Top of SUPPLIED DATA
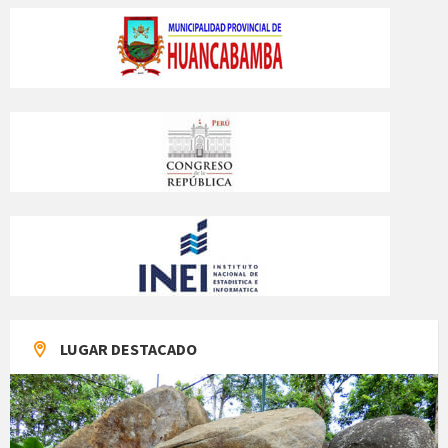
LUGAR DESTACADO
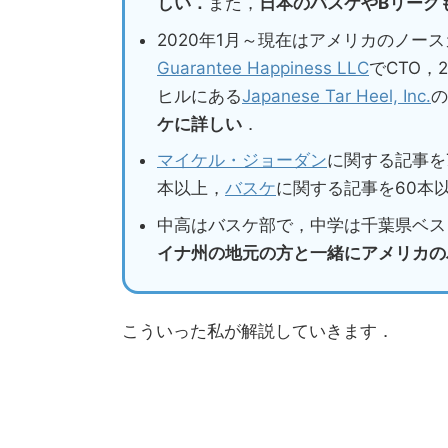
しい．
また，
日本のバスケやBリーグ
2020年1月～現在はアメリカのノー
Guarantee Happiness LLC
でCTO，
ヒルにある
Japanese Tar Heel, Inc.
の
ケに詳しい
．
マイケル・ジョーダン
に関する記事を
本以上，
バスケ
に関する記事を60本
中高はバスケ部で，中学は千葉県ベス
イナ州の地元の方と一緒にアメリカの
こういった私が解説していきます．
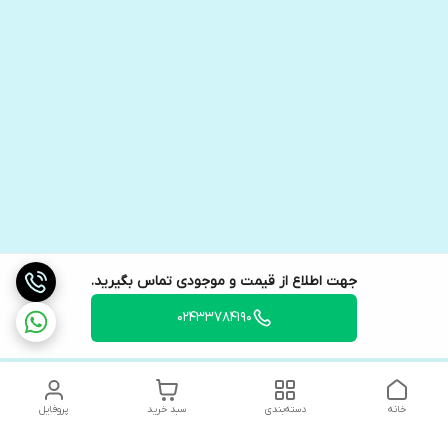
جهت اطلاع از قیمت و موجودی تماس بگیرید.
02433784190
خانه
دسته‌بندی
سبد خرید
پروفایل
Bottom of SUPPLIED DATA
**PROBLEM:** Since the copy should hold text only, set down each record exactly and leave the pictures out.

**EXERCISE RESULT:**
LUGAR DESTACADO
しい．
また，
日本のバスケやBリーグ
2020年1月～現在はアメリカのノー
Guarantee Happiness LLC
でCTO，
ヒルにある
Japanese Tar Heel, Inc.
の
ケに詳しい
．
マイケル・ジョーダン
に関する記事を
本以上，
バスケ
に関する記事を60本
中高はバスケ部で，中学は千葉県ベス
イナ州の地元の方と一緒にアメリカの
こういった私が解説していきます．
جهت اطلاع از قیمت و موجودی تماس بگیرید.
02433784190
خانه
دسته‌بندی
سبد خرید
پروفایل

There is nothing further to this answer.